En el estudio Protegiendo el océano global para la biodiversidad, los alimentos y el clima, publicado en la revista científica Nature, un grupo internacional de 26 autores identifica áreas que, de ser protegidas, podrían:

-Salvaguardar más del 80 por ciento de los hábitats de especies marinas en peligro de extinción.
-Aumentar las capturas de pesca en más de 8 millones de toneladas métricas.
-Proporcionar una solución barata y natural para ayudar a resolver el cambio climático. 

La protección inteligente de los océanos ayudará a proporcionar soluciones climáticas naturales económicas, hacer que los mariscos sean más abundantes y salvaguardar las especies marinas en peligro, todo al mismo tiempo. Los beneficios son claros. Si queremos resolver los tres desafíos más urgentes de nuestro siglo: la pérdida de biodiversidad, el cambio climático y la escasez de alimentos, debemos proteger nuestro océano”,

Dr.

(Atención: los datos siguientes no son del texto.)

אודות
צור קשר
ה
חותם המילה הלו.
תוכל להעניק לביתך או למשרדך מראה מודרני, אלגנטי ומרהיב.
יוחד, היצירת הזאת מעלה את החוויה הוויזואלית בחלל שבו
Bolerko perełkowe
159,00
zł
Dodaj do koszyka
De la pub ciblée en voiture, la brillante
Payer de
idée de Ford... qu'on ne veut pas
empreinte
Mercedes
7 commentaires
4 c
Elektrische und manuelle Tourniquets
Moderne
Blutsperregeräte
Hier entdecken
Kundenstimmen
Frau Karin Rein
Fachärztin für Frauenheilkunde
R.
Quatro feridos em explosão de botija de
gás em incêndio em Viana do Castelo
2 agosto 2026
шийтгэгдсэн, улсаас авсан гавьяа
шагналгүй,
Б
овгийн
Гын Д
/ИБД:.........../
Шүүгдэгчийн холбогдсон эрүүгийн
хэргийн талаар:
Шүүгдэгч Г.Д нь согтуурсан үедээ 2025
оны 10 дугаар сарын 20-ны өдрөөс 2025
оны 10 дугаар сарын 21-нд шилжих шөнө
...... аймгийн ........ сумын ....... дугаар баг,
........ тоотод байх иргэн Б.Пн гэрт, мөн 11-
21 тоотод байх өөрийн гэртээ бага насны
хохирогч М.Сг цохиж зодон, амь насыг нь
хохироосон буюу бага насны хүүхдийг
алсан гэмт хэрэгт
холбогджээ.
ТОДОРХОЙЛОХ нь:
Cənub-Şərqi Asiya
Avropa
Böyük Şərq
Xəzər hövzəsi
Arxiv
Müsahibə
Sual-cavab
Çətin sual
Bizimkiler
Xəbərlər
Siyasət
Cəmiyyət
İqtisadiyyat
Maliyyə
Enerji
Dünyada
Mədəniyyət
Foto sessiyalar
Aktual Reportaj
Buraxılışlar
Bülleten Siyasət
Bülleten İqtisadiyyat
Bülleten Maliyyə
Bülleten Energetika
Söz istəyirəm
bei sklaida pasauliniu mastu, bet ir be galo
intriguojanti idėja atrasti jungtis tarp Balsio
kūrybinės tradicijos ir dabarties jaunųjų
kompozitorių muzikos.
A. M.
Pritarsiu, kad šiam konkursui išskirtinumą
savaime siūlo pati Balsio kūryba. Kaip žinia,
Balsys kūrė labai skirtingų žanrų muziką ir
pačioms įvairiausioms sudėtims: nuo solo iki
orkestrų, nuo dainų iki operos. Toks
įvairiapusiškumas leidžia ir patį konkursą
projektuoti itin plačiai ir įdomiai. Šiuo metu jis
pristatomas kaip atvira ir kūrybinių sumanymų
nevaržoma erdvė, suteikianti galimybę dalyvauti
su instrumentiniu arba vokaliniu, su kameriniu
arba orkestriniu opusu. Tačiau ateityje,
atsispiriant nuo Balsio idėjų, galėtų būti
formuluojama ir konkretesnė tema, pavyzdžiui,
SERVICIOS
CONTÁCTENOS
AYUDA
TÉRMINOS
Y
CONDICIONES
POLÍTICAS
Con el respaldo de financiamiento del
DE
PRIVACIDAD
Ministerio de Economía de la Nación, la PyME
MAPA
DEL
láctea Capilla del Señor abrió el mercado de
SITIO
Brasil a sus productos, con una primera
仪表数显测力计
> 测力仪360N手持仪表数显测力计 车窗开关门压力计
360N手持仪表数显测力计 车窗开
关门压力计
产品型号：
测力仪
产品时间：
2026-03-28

Boris Worm, coautor del estudio y profesor de investigación de Killam en la Universidad de Dalhousie en Halifax. Nueva Escocia.

El Doctor Enric Sala, explorador residente de la National Geographic Society y autor principal del estudio, aseguró que si los países trabajan juntos para proteger al menos el 30 por ciento de los océanos para 2030, habrá beneficios rápidamente.

¿CÓMO LO HICIERON?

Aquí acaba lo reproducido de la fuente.